Not everybody believes Univision’s strategy to court millennials regardless of language will pay off. Some analysts suspect that Saban is just trying to pretty up the profitable but heavily indebted Univision for the IPO. “They did it to get a higher [price] multiple,” says Harold Vogel, a New York-based media analyst. “It was going to make them cool and sassy and, you know, attractive to the market. And I’m saying, wait a minute, there’s nothing there.”

If Saban and his partners do take Univision public—the company notified the U.S. Securities and Exchange Commission of its intent a year ago but hasn’t yet set a date—they may already have a buyer for a significant block of shares. Last year, Univision disclosed that it had a plan to enable Televisa, which now owns almost 10 percent of the company, to increase its position to as much as 40 percent. But that would require the approval of the Federal Communications Commission, which must review any proposal to raise foreign ownership of a U.S. broadcast company beyond 25 percent. To pull this off, Saban needs a supportive administration in Washington. “Hillary is more likely to bless any expansion of foreign ownership between the two than Trump is,” says veteran media analyst Porter Bibb. “If Trump should win, Jorge Ramos really is dead in the water. I think Trump would probably figure out a way to ban him from the airwaves.” …
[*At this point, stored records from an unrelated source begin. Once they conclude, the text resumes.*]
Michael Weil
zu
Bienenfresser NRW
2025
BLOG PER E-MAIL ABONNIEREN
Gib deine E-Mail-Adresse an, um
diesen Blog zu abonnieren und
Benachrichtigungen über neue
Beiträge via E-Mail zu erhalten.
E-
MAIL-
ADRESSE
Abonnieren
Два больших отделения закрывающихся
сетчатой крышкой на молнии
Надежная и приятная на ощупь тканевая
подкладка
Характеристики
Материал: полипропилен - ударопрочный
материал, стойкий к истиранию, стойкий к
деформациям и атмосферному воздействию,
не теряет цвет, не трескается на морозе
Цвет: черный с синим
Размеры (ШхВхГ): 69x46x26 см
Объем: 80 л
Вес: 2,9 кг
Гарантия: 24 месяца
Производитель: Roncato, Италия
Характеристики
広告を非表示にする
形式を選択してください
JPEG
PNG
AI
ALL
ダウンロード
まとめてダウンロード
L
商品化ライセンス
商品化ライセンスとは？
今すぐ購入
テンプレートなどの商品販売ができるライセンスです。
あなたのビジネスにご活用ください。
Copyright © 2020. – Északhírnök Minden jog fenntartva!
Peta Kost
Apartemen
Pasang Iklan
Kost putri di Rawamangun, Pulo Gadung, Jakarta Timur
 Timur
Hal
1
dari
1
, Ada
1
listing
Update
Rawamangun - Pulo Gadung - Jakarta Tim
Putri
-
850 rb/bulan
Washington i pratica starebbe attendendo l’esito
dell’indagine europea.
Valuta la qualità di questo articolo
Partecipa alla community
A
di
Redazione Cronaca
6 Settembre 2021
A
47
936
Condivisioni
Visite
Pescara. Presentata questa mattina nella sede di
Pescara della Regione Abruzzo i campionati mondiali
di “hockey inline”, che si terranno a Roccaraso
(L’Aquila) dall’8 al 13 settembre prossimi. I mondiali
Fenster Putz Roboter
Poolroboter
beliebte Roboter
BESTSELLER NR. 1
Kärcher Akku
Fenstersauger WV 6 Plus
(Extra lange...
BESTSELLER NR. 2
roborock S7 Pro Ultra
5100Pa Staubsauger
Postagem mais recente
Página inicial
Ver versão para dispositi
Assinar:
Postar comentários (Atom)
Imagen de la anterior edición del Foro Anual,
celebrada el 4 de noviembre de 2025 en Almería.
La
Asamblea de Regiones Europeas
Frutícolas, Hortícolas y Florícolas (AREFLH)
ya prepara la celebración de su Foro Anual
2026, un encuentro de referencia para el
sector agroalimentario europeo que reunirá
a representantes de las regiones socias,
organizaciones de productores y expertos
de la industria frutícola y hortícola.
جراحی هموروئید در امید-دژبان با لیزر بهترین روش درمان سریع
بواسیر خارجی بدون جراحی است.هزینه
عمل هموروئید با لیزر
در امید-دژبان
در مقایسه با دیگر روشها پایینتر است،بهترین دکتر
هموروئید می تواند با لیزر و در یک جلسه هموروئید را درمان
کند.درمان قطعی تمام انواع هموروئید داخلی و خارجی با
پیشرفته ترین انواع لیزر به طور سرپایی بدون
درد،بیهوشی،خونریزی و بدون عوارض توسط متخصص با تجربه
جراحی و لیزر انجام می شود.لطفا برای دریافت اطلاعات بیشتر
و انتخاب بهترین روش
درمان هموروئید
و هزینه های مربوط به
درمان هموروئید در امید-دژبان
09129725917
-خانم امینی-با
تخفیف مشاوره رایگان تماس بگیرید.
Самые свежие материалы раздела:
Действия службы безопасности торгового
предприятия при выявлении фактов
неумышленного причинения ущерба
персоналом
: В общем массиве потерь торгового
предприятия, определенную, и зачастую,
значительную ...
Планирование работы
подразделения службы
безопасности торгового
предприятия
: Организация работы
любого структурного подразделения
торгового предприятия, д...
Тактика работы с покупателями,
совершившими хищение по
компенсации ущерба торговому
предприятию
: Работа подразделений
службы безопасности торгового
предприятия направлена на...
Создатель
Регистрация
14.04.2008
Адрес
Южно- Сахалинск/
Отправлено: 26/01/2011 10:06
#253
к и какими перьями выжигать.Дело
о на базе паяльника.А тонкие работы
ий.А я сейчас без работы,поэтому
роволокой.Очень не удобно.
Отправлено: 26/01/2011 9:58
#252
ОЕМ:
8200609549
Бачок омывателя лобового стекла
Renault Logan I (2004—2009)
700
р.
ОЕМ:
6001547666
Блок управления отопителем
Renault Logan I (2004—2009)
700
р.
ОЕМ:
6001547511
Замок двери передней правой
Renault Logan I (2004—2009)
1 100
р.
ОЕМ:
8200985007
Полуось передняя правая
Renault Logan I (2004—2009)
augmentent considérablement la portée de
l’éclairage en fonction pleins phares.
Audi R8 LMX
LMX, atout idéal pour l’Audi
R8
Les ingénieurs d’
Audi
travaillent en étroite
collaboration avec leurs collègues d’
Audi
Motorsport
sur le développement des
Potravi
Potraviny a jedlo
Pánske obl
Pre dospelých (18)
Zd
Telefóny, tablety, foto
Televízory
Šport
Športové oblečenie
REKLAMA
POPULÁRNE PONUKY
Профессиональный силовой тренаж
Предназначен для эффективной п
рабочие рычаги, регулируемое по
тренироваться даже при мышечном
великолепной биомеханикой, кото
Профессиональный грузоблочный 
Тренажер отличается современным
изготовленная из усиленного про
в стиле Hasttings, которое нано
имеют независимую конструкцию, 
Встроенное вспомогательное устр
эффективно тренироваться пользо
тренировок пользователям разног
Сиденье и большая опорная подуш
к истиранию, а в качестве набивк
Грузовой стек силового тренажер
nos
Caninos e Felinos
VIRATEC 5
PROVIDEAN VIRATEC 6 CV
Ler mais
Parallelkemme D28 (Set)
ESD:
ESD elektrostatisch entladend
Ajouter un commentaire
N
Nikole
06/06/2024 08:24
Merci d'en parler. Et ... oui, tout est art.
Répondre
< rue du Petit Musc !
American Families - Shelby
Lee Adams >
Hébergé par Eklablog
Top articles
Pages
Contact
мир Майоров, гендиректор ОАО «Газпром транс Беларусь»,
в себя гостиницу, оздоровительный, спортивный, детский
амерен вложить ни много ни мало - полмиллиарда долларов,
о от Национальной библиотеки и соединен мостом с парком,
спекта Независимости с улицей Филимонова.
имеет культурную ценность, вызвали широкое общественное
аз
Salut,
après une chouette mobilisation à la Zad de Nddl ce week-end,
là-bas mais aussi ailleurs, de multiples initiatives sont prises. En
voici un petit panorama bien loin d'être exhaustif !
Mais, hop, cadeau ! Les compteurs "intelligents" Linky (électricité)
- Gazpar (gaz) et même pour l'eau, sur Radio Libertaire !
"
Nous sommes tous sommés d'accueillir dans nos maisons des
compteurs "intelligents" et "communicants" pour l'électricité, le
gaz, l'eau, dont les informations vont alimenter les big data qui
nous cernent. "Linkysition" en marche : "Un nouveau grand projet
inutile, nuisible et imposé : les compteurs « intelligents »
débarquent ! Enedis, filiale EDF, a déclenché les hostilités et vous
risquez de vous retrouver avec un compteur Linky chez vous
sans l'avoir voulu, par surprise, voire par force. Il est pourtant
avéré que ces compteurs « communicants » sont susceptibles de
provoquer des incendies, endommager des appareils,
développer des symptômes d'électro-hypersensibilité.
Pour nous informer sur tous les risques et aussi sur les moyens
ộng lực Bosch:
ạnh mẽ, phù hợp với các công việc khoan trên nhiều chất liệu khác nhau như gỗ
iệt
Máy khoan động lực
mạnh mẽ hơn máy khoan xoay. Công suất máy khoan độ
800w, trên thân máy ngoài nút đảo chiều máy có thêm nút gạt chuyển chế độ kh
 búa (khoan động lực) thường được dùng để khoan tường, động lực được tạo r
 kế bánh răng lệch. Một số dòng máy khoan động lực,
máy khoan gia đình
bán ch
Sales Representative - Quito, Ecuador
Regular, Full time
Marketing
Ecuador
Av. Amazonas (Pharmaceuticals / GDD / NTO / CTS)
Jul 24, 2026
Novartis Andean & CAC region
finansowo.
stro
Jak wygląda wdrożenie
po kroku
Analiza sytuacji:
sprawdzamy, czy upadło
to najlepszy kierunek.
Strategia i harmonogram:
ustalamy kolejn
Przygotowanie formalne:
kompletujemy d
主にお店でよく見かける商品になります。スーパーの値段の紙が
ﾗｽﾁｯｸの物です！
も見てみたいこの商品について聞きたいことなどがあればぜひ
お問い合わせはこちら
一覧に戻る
At his Beverly Hills home, Saban says he’s not looking for anything if Clinton is elected—not even a chance to be a back channel between the White House and the Israeli government, as some have speculated. “I will tell you exactly what I want,” he says. “And no one in the world, be it the president of the United States or the prime minister of Israel or whomever, can give me that. Only I can give me that. I just want to be Haim Saban. That’s all. I don’t want to change anything in my life.”

Trump is the candidate of change, Hillary is the candidate of stasis. Not surprisingly, roughly 98% of everybody who is on top of the world under the current Invade the World / Invite the World arrangements favors Hillary.

“I don’t want to change anything in my life.”